Nachzugsfrist um einen Nachzug seiner Kinder bemühen müssen, wenn er gewollt

hätte, dass sie bei ihm und seiner Ehefrau aufwachsen können. Eine möglichst

frühe Einschulung in der Schweiz hätte dazu beigetragen, dass die Integration

in das Bildungssystem für diese keine grosse Herausforderung dargestellt hätte.

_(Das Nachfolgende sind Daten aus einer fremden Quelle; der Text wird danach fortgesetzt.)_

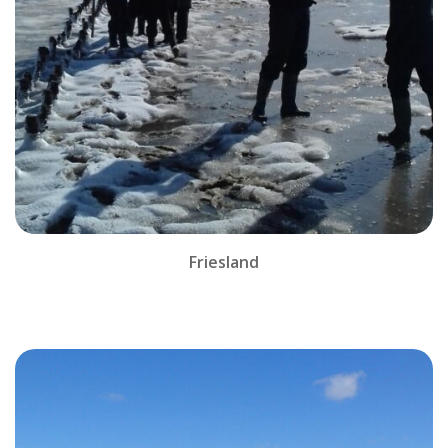
Friesland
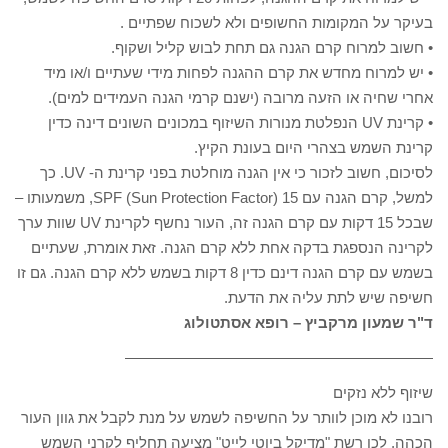
בעיקר על המקומות החשופים ולא לשכוח שפתיים .
• חשוב למרוח קרם הגנה גם תחת לבוש קליל ושקוף.
• יש למרוח מחדש את קרם ההגנה לפחות מידי שעתיים ו/או מיד
אחרי שחיה או הזעה מרובה (ישנם קרמי הגנה העמידים למים).
• קרינת UV הנפלטת מנורות השיזוף במכונים השונים דינה כדין
קרינת השמש בצהרי היום בעונת הקיץ.
לסיכום, חשוב לזכור כי אין הגנה מוחלטת בפני קרינת ה- UV. כך
למשל, קרם הגנה עם SPF (Sun Protection Factor) 15, משמעותו –
שבכל 15 דקות עם קרם הגנה זה, העור נחשף לקרינת UV שוות ערך
לקרינה הנספגת בדקה אחת ללא קרם הגנה. זאת אומרת, שעתיים
בשמש עם קרם הגנה דינם כדין 8 דקות בשמש ללא קרם הגנה. גם זו
חשיפה שיש לתת עליה את הדעת.
ד"ר שמעון מרקביץ – רופא אסתטולוג
————————————————————–
שיזוף ללא נזקים
רובנו לא מוכן לוותר על החשיפה לשמש על מנת לקבל את גוון העור
הכהה, לכן רשת "מדיקל ביוטי לייט" מציעה תחליף לקרני השמש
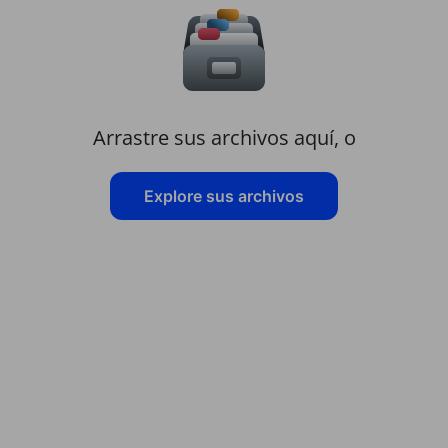
Arrastre sus archivos aquí, o
Explore sus archivos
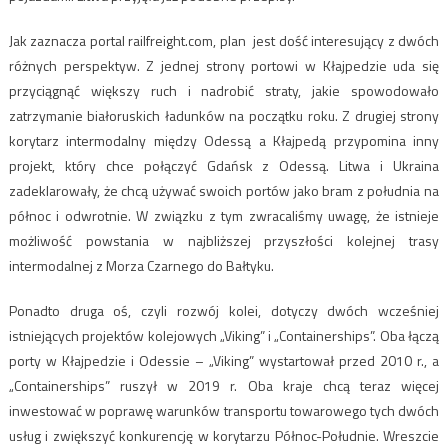
Jak zaznacza portal railfreight.com, plan jest dość interesujący z dwóch
różnych perspektyw. Z jednej strony portowi w Kłajpedzie uda się
przyciągnąć większy ruch i nadrobić straty, jakie spowodowało
zatrzymanie białoruskich ładunków na początku roku. Z drugiej strony
korytarz intermodalny między Odessą a Kłajpedą przypomina inny
projekt, który chce połączyć Gdańsk z Odessą. Litwa i Ukraina
zadeklarowały, że chcą używać swoich portów jako bram z południa na
północ i odwrotnie. W związku z tym zwracaliśmy uwagę, że istnieje
możliwość powstania w najbliższej przyszłości kolejnej trasy
intermodalnej z Morza Czarnego do Bałtyku.
Ponadto druga oś, czyli rozwój kolei, dotyczy dwóch wcześniej
istniejących projektów kolejowych „Viking” i „Containerships”. Oba łączą
porty w Kłajpedzie i Odessie – „Viking” wystartował przed 2010 r., a
„Containerships” ruszył w 2019 r. Oba kraje chcą teraz więcej
inwestować w poprawę warunków transportu towarowego tych dwóch
usług i zwiększyć konkurencję w korytarzu Północ-Południe. Wreszcie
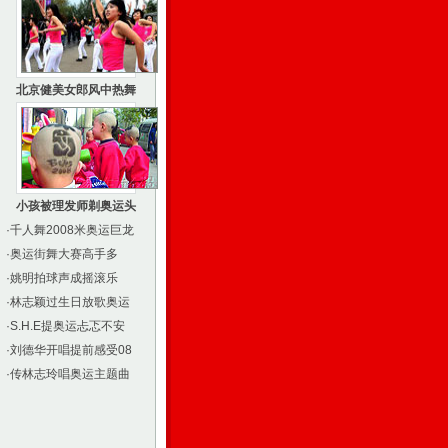
北京健美女郎风中热舞
小孩被理发师剃奥运头
·
千人舞2008米奥运巨龙
·
奥运街舞大赛高手多
·
姚明拍球声成摇滚乐
·
林志颖过生日放歌奥运
·
S.H.E提奥运忐忑不安
·
刘德华开唱提前感受08
·
传林志玲唱奥运主题曲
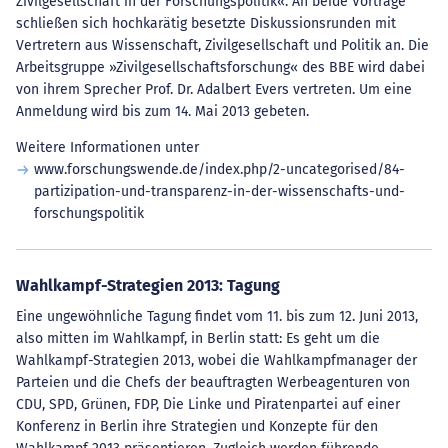
Zivilgesellschaft in der Forschungspolitik«. An beide Vorträge
schließen sich hochkarätig besetzte Diskussionsrunden mit
Vertretern aus Wissenschaft, Zivilgesellschaft und Politik an. Die
Arbeitsgruppe »Zivilgesellschaftsforschung« des BBE wird dabei
von ihrem Sprecher Prof. Dr. Adalbert Evers vertreten. Um eine
Anmeldung wird bis zum 14. Mai 2013 gebeten.
Weitere Informationen unter
www.forschungswende.de/index.php/2-uncategorised/84-
partizipation-und-transparenz-in-der-wissenschafts-und-
forschungspolitik
Wahlkampf-Strategien 2013: Tagung
Eine ungewöhnliche Tagung findet vom 11. bis zum 12. Juni 2013,
also mitten im Wahlkampf, in Berlin statt: Es geht um die
Wahlkampf-Strategien 2013, wobei die Wahlkampfmanager der
Parteien und die Chefs der beauftragten Werbeagenturen von
CDU, SPD, Grünen, FDP, Die Linke und Piratenpartei auf einer
Konferenz in Berlin ihre Strategien und Konzepte für den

Dies hat er jedoch versäumt.

Angesichts der klaren Aktenlage und des Fehlens von

wichtigen Gründen für den Nachzug kann auf eine Kindesanhörung verzichtet

werden.

Die

Vorinstanzen wiesen die Gesuche der Kinder des Beschwerdeführers um Erteilung

einer Einreisebewilligung daher zu Recht ab. Der Anspruch auf Schutz des

Familienlebens nach Art. 8 Abs. 1 EMRK bzw. Art. 13 Abs. 1

BV wurde dadurch nicht verletzt.

7.

7.1

Nach dem

Gesagten ist die Beschwerde abzuweisen.

7.2

Ausgangsgemäss sind die Gerichtskosten dem

Beschwerdeführer aufzuerlegen (§ 65a Abs. 2 in Verbindung mit § 13

Abs. 2 Satz 1 VRG) und es steht ihm keine Parteientschädigung zu (§ 17 Abs. 2 VRG).

8.

Zur

Rechtsmittelbelehrung des nachstehenden Dispositivs ist Folgendes zu erläutern:

Soweit ein Anwesenheitsanspruch der Kinder des Beschwerdeführers geltend

gemacht wird, ist die Beschwerde in öffentlich-rechtlichen Angelegenheiten nach

Art. 82 ff. des Bundesgerichtsgesetzes vom 17. Juni 2005 (BGG,

SR 173.110) zulässig. Ansonsten steht die subsidiäre Verfassungsbeschwerde

gemäss Art. 113 ff. BGG offen (siehe Art. 83 lit. c Ziff. 2

e contrario und Ziff. 4 BGG).

Demgemäss erkennt die

Kammer:

1.

Die

Beschwerde wird abgewiesen.

2.

Die

Gerichtsgebühr wird festgesetzt auf

Fr. 2'000.--; die übrigen Kosten betragen:

Fr. 70.-- Zustellkosten,

Fr. 2'070.-- Total der Kosten.

3.

Die

Gerichtskosten werden dem Beschwerdeführer auferlegt.

4.

Eine

Parteientschädigung wird nicht zugesprochen.

5.

Gegen

dieses Urteil kann im Sinn der Erwägungen Beschwerde erhoben werden. Sie ist

innert 30 Tagen ab Zustellung beim Bundesgericht, 1000 Lausanne 14, einzureichen.

6.

Mitteilung an:

a) die Parteien;

b) die Sicherheitsdirektion;

c) das Staatssekretariat für Migration.